The arden is a forest and area of highland in the United Kingdom, located near Stratford-upon-Avon, in Warwickshire. Its name is thought to be derived from the Brythonic word ardu, meaning “high” or “highland.”
The Forest of Arden was a heavily forested area which covered much of the southern part of what was the county of Warwickshire in England. The forest was bounded by Roman roads Icknield Street, Watling Street and Fosse Way, a prehistoric salt track and the River Cole.
In the medieval era the forest became more enclosed and deforested. By the thirteenth century it was considered a royal forest, although the area did not have a significant presence of lords with the legal rights to govern forest land.
During the medieval era, a number of towns and villages were built in the forest including Henley-in-Arden, Tanworth-in-Arden, Hampton-in-Arden and Knowle. The forest also has a hotel and country club complex called the Forest of Arden Hotel and Country Club.
Arden Sandstone is a distinctive Triassic white heterolithic sandstone that was quarried from the local area and features prominently in many of the buildings in the villages across the region, such as Temple Balsall and Knowle.

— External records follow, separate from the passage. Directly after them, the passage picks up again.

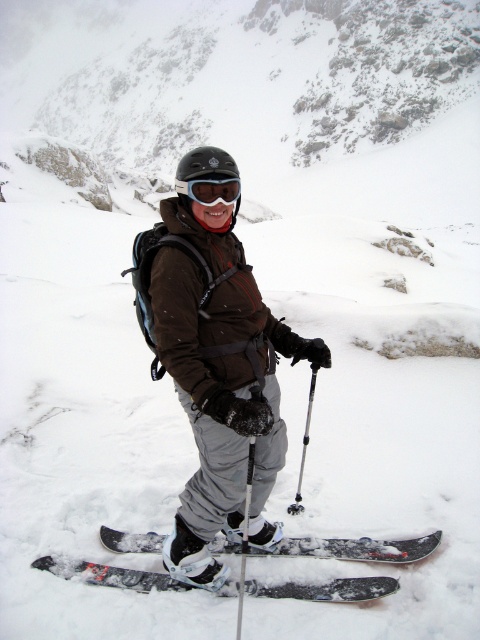 Question: Which point is farther from the camera taking this photo?

Choices:
 (A) (231, 188)
 (B) (242, 548)

Answer: (B)

Question: Considering the real-world distances, which object is farthest from the brown matte jacket at center?

Choices:
 (A) transparent plastic goggles at center
 (B) black matte skis at center
 (C) metallic silver ski pole at center
 (D) silver metallic ski pole at center

Answer: (D)

Question: Is black matte skis at center closer to camera compared to silver metallic ski pole at center?

Choices:
 (A) yes
 (B) no

Answer: (A)

Question: Can you confirm if transparent plastic goggles at center is positioned to the left of metallic silver ski pole at center?

Choices:
 (A) no
 (B) yes

Answer: (B)

Question: Which of the following is the farthest from the observer?

Choices:
 (A) black matte skis at center
 (B) silver metallic ski pole at center
 (C) transparent plastic goggles at center
 (D) metallic silver ski pole at center

Answer: (B)

Question: Is black matte skis at center positioned at the back of transparent plastic goggles at center?

Choices:
 (A) no
 (B) yes

Answer: (B) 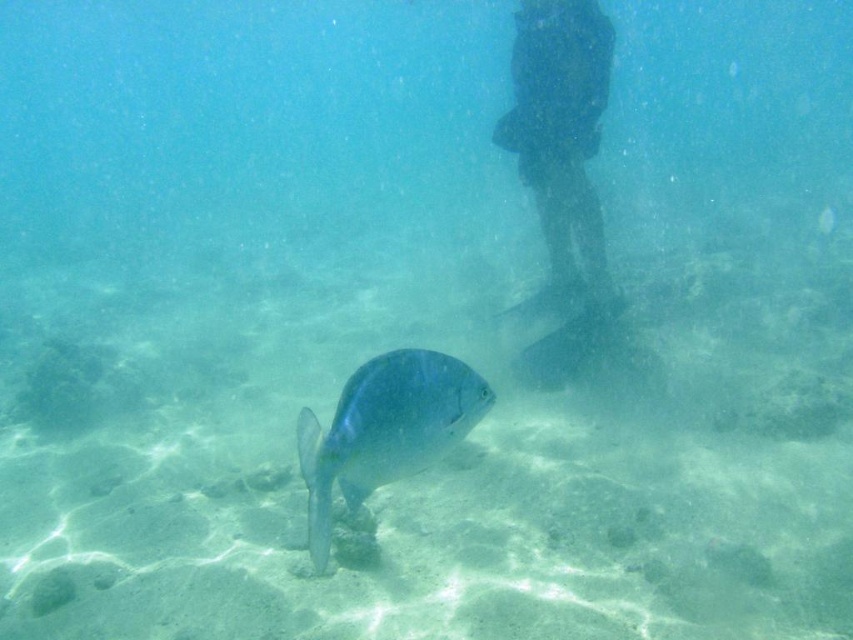 Does dark blue rubber boots at upper center come in front of shiny blue fish at center?

No, it is behind shiny blue fish at center.

Is dark blue rubber boots at upper center taller than shiny blue fish at center?

Yes.

Who is more forward, (541, 6) or (383, 422)?

Positioned in front is point (383, 422).

The image size is (853, 640). Identify the location of dark blue rubber boots at upper center. (561, 138). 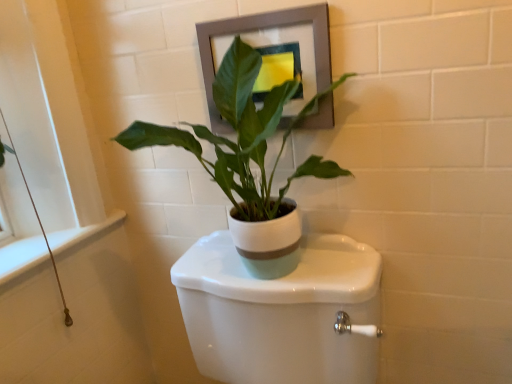 Question: Does white matte pot at center have a lesser height compared to white glossy toilet at center?

Choices:
 (A) no
 (B) yes

Answer: (B)

Question: Is white matte pot at center smaller than white glossy toilet at center?

Choices:
 (A) no
 (B) yes

Answer: (B)

Question: Does white matte pot at center have a larger size compared to white glossy toilet at center?

Choices:
 (A) yes
 (B) no

Answer: (B)

Question: Are white matte pot at center and white glossy toilet at center located far from each other?

Choices:
 (A) yes
 (B) no

Answer: (B)

Question: From a real-world perspective, does white matte pot at center sit lower than white glossy toilet at center?

Choices:
 (A) yes
 (B) no

Answer: (B)

Question: From the image's perspective, is white matte pot at center on white glossy toilet at center?

Choices:
 (A) no
 (B) yes

Answer: (B)

Question: Is matte gray picture frame at upper center positioned far away from white glossy toilet at center?

Choices:
 (A) yes
 (B) no

Answer: (B)

Question: Is matte gray picture frame at upper center looking in the opposite direction of white glossy toilet at center?

Choices:
 (A) no
 (B) yes

Answer: (A)

Question: Can you confirm if matte gray picture frame at upper center is positioned to the left of white glossy toilet at center?

Choices:
 (A) yes
 (B) no

Answer: (B)

Question: Does matte gray picture frame at upper center appear on the right side of white glossy toilet at center?

Choices:
 (A) no
 (B) yes

Answer: (B)

Question: Is matte gray picture frame at upper center aimed at white glossy toilet at center?

Choices:
 (A) yes
 (B) no

Answer: (B)

Question: Can you confirm if matte gray picture frame at upper center is smaller than white glossy toilet at center?

Choices:
 (A) yes
 (B) no

Answer: (A)

Question: From the image's perspective, is white glossy toilet at center below matte gray picture frame at upper center?

Choices:
 (A) no
 (B) yes

Answer: (B) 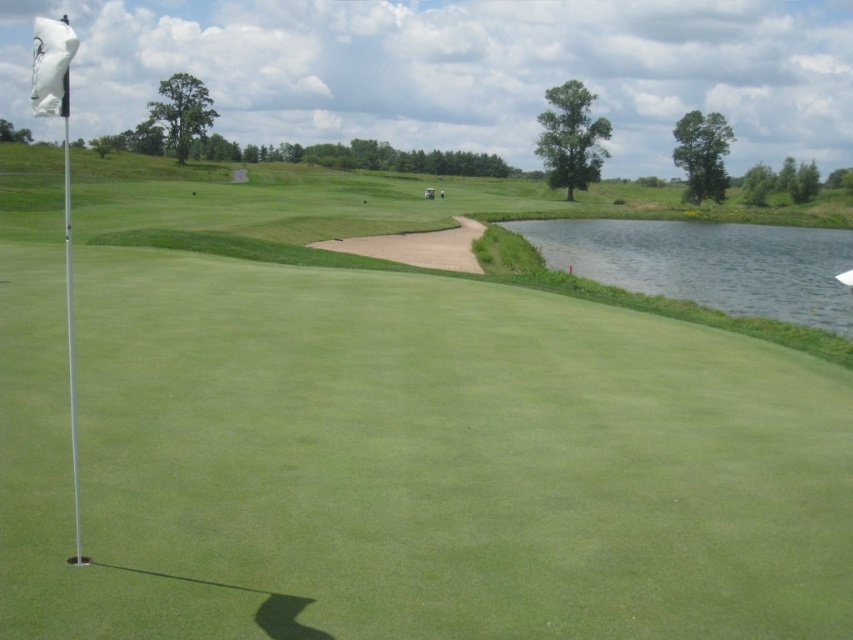 Based on the photo, is clear water at right positioned in front of white matte flag at upper left?

That is False.

Can you confirm if clear water at right is shorter than white matte flag at upper left?

Yes, clear water at right is shorter than white matte flag at upper left.

What do you see at coordinates (708, 262) in the screenshot? This screenshot has width=853, height=640. I see `clear water at right` at bounding box center [708, 262].

Identify the location of clear water at right. This screenshot has height=640, width=853. (708, 262). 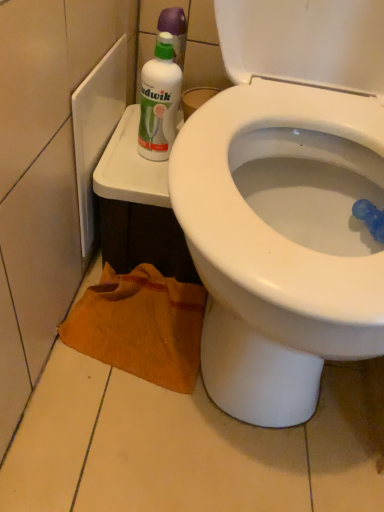 Question: From the image's perspective, is white plastic bottle at upper left above or below brown fabric towel at lower left?

Choices:
 (A) below
 (B) above

Answer: (B)

Question: Would you say white plastic bottle at upper left is to the left or to the right of brown fabric towel at lower left in the picture?

Choices:
 (A) right
 (B) left

Answer: (A)

Question: Based on their relative distances, which object is farther from the white plastic bottle at upper left?

Choices:
 (A) brown fabric towel at lower left
 (B) white glossy bidet at upper right

Answer: (A)

Question: Which is nearer to the white plastic bottle at upper left?

Choices:
 (A) white glossy bidet at upper right
 (B) brown fabric towel at lower left

Answer: (A) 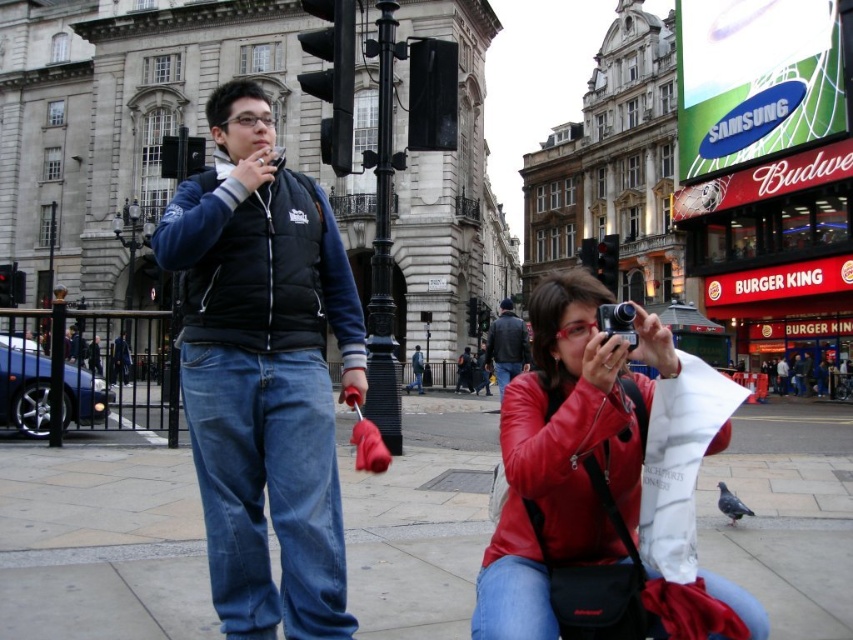 Question: Is matte red leather jacket at lower right behind gray matte pigeon at lower right?

Choices:
 (A) yes
 (B) no

Answer: (B)

Question: Which object appears closest to the camera in this image?

Choices:
 (A) black matte vest at center
 (B) gray matte pigeon at lower right
 (C) leather jacket at center

Answer: (A)

Question: Where is matte red leather jacket at lower right located in relation to leather jacket at center in the image?

Choices:
 (A) left
 (B) right

Answer: (B)

Question: Which point appears closest to the camera in this image?

Choices:
 (A) (479, 592)
 (B) (306, 522)
 (C) (502, 307)
 (D) (724, 508)

Answer: (A)

Question: Which point is closer to the camera?

Choices:
 (A) (735, 499)
 (B) (335, 481)

Answer: (B)

Question: Is black matte vest at center positioned before gray matte pigeon at lower right?

Choices:
 (A) no
 (B) yes

Answer: (B)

This sandstone contains a high concentration of calcium carbonate which, over time, gives the sandstone its characteristic reddish-purple hue.
There is a small village in the northern area of the forest called Lapworth, which was the birthplace of Robert Catesby, who led the Gunpowder Plot of 1605 and is reputed to be related to Shakespeare. This town has a history of being associated with the Protestant Reformation, but remains a stronghold for Catholic sympathies.
In the sixteenth century the Forest of Arden was an important site for a number of battles, most notably the Battle of Camp Hill. This was a major campaign in the English Civil War of 1642 – 1651.
The forest was an important area for the medieval aristocracy and was used as a hunting grounds, with bears, wolves, and other wildlife living in it. A medieval era wayside cross called the Coughton Cross sits at the south side of the forest and was allegedly a place where travelers would pray for safe passage through the forest prior to entering.
A national trail, the Arden Way runs through rural areas of the Forest of Arden. The trail traces old paths and routes which used to connect the major historic settlements in the forest.
It is believed that the forest was a popular destination for visitors, especially in the fourteenth and fifteenth centuries, and that it provided an important source of income for people who lived nearby. There were several notable castles in the forest and a number of villages were inhabited by aristocrats.